For patients and doctors, oral medication is often the most desirable way to administer drugs. Among other benefits, swallowing a pill is safer, more convenient and less invasive compared to injections or other means of taking a drug.
But one of the challenges facing oral pills is to be digested by the stomach before they can deliver their payloads and perform their intended effects. Because drugs that are broken down in the stomach are less effective, many treatments currently cannot be taken orally.
As researchers in polymer science and bio-engineering, we wanted to find a way to deliver medicine so that it could resist stomach acid but still dissolve in the right place. In our recently published newspaper, we believe we have developed a new material that can help drugs do just that.
Oral drug challenges
Oral drugs are mainly absorbed in the small intestine, where they then enter the bloodstream and move to the rest of the body.

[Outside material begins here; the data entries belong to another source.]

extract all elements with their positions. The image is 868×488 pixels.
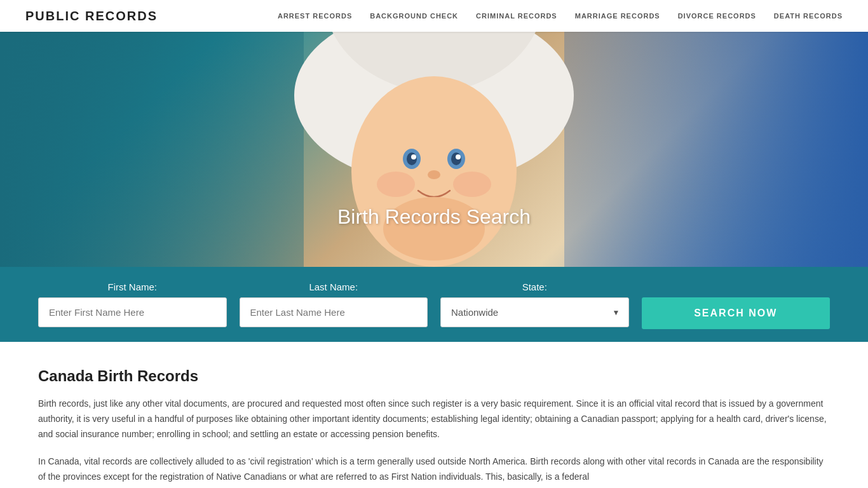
hero-title: Birth Records Search (337, 205, 531, 229)
hero-overlay-left (0, 32, 304, 267)
svg-point-2 (377, 172, 415, 197)
first-name-field: First Name: (38, 281, 227, 327)
svg-point-10 (428, 170, 440, 179)
content-title: Canada Birth Records (38, 367, 830, 385)
svg-point-9 (456, 154, 461, 159)
search-now-button[interactable]: SEARCH NOW (642, 297, 831, 329)
hero-section: Birth Records Search (0, 32, 868, 267)
state-select[interactable]: NationwideAlabamaAlaskaArizonaArkansasCa… (440, 297, 629, 327)
last-name-field: Last Name: (240, 281, 428, 327)
site-header: PUBLIC RECORDS ARREST RECORDSBACKGROUND … (0, 0, 868, 32)
last-name-input[interactable] (240, 297, 428, 327)
nav-item-death-records[interactable]: DEATH RECORDS (774, 12, 843, 20)
nav-item-background-check[interactable]: BACKGROUND CHECK (370, 12, 458, 20)
hero-overlay-right (564, 32, 868, 267)
content-paragraph-2: In Canada, vital records are collectivel… (38, 454, 830, 485)
main-content: Canada Birth Records Birth records, just… (0, 342, 868, 488)
first-name-label: First Name: (38, 281, 227, 292)
state-select-wrapper: NationwideAlabamaAlaskaArizonaArkansasCa… (440, 297, 629, 327)
svg-point-8 (411, 154, 416, 159)
site-logo[interactable]: PUBLIC RECORDS (25, 9, 158, 24)
nav-item-arrest-records[interactable]: ARREST RECORDS (278, 12, 352, 20)
last-name-label: Last Name: (240, 281, 428, 292)
main-nav: ARREST RECORDSBACKGROUND CHECKCRIMINAL R… (278, 12, 843, 20)
content-paragraph-1: Birth records, just like any other vital… (38, 396, 830, 442)
hero-baby-image (269, 32, 599, 267)
nav-item-divorce-records[interactable]: DIVORCE RECORDS (678, 12, 756, 20)
search-bar: First Name: Last Name: State: Nationwide… (0, 267, 868, 342)
first-name-input[interactable] (38, 297, 227, 327)
search-button-wrapper: SEARCH NOW (642, 280, 831, 329)
nav-item-marriage-records[interactable]: MARRIAGE RECORDS (575, 12, 660, 20)
nav-item-criminal-records[interactable]: CRIMINAL RECORDS (476, 12, 557, 20)
svg-point-3 (453, 172, 491, 197)
state-label: State: (440, 281, 629, 292)
state-field: State: NationwideAlabamaAlaskaArizonaArk… (440, 281, 629, 327)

However, to get a drug to the small intestine, it must first get past the highly acidic environment of the stomach, which can worsen medication before it can be absorbed.
To compensate for stomach upset, oral medications usually come in doses that are higher than necessary. This strategy works for very common low molecular weight drugs that have a low mass. They are often more stable and can penetrate cells more easily compared to other types of drugs. However, increasing the dose is not a viable approach for treatments that easily build up to toxic levels, are too sensitive to stomach acidity or are very expensive.
A stomach acid resistant material
To help drugs resist the harsh environment of the stomach, our research team has developed a new type of material called polyswitterionic complexes, or pZCs. pZCs consist of two types of polymers, or large molecules made of a string of repeating smaller molecules. As the name suggests, pZCs are made of polyswitter ions, which are both positively and negatively charged, and polyelectrolytes, which are exclusively positive or negative.
Through a process called complex coavcervation that binds oppositely charged molecules, these two polymers themselves are assembled to form pZC droplets that are sensitive to acidity. In principle, these drops can encapsulate and protect a therapeutic load as it moves through the highly acidic stomach, but disassembles and releases the drug when it reaches the more neutral environment of the small intestine.
We first tested whether the pZC droplets could encapsulate a protein as a test load. Once we were able to successfully place the load in the drop, we then measured how much protein load was released in different acid levels by spectrophotometry, a method that uses light absorption to measure the amount of dust present in a sample. We found that the pZC droplets retained their protein load in acidic conditions and gradually released it as the acidity decreased.
Make drugs more convenient
We believe that our pZC system can enable researchers to develop new and improved ways of delivering drugs through the digestive tract. Our future work will focus on better understanding how pZCs behave when their chemical properties change under different conditions. We are also experimenting with different types of polymers and drug loads.
Our hope is that our methods and conceptual framework will one day increase the number and variety of drugs that can be taken orally, which will make it more convenient to take your medication and improve the lives of patients.